*** SOURCE INFORMATION ***

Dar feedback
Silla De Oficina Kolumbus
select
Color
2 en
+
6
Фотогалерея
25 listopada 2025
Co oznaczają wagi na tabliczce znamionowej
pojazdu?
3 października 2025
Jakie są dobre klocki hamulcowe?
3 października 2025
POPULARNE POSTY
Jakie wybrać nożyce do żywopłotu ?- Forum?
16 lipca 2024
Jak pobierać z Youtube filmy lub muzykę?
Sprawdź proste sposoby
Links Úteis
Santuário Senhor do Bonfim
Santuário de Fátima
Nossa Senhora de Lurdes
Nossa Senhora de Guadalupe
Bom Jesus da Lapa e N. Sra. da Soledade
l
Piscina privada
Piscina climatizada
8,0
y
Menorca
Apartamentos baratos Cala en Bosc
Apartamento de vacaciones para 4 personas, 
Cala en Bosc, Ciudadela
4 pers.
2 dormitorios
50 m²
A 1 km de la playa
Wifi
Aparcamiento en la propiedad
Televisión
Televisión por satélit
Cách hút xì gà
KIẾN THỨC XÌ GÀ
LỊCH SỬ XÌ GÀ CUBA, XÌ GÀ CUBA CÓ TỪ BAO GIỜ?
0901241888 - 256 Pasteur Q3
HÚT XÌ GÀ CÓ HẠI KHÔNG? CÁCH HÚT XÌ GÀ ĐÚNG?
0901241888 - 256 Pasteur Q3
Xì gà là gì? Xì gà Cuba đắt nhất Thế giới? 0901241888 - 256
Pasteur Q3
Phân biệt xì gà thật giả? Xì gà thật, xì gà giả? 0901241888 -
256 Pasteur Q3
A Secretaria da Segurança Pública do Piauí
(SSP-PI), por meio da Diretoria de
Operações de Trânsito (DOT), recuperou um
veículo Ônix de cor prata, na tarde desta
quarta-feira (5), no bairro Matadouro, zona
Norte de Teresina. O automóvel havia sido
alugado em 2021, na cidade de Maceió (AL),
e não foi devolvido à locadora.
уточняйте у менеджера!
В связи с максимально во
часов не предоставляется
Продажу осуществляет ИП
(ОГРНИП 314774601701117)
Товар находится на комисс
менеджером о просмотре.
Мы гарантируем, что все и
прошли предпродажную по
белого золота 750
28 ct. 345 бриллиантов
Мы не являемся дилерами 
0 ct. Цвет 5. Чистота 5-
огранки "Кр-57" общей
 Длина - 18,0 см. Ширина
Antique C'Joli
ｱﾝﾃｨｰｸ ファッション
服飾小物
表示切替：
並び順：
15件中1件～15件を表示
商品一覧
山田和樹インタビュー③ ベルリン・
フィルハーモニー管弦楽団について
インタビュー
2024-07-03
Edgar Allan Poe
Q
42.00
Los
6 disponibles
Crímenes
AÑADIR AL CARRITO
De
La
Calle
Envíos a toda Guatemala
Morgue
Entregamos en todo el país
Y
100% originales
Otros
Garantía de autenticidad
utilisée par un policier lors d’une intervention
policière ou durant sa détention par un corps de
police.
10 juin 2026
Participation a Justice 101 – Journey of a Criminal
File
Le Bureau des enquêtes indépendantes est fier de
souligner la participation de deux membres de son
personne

***

# THE PROBLEM:
Every line containing the string "Nossa" is required; copy each such line from the data.

# ANSWER AREA:
Nossa Senhora de Lurdes
Nossa Senhora de Guadalupe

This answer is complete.